Arnold gives a concrete example of the fallacies of the historical approach. Caedmon's position

is important in the historical sense but it would be wrong to hold him in the same level as

Milton poetically because of this historical position. So, in order to find the truly excellent

poetry, one should form a real estimate of poetry as opposed to historical estimate and

personal estimate.

Limitations:

The touchstone method has its own limitations. Those who do not agree with this theory of

comparative criticism say that Arnold is too strict, too exacting in comparing a simple modern

poet with the ancient master poet.

Also, this theory has set limited criteria for work to be great where as great works do not

require any criteria. All great work cannot be of same type and cannot be squeezed or fixed in

the same frame of classical great works.

With too much importance on judging a poetic work based on the classical works, one might

fear that the some of the perfectly well-written works would fade into insignificance.

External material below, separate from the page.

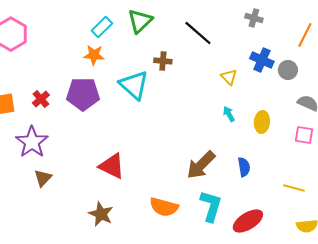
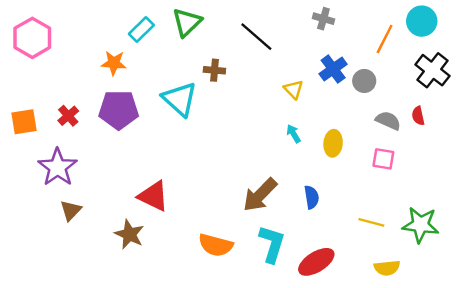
orange star: (94, 55) -> (114, 63), moved
blue cross: (262, 60) -> (333, 69), turned 30
brown star: (101, 214) -> (129, 234), moved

And, the method of comparing passage with a passage is not a sufficient test for determining

the value of a work as a whole. Arnold himself insisted that we must judge a poem by the 'total

impression' and not by its fragments.

Conclusion:

Despite the limitations, the touchstone method is one of the greatest contributions of Matthew

Arnold. It provides a concrete form of comparing great poets, and has proved to be an

invaluable aid to appreciation of any kind of art. The touchstone method is helpful not merely

to compare the masterpiece and the lesser work, but the good with the not so good, the sincere

with the not quite sincere, it distinguishes them all from each other.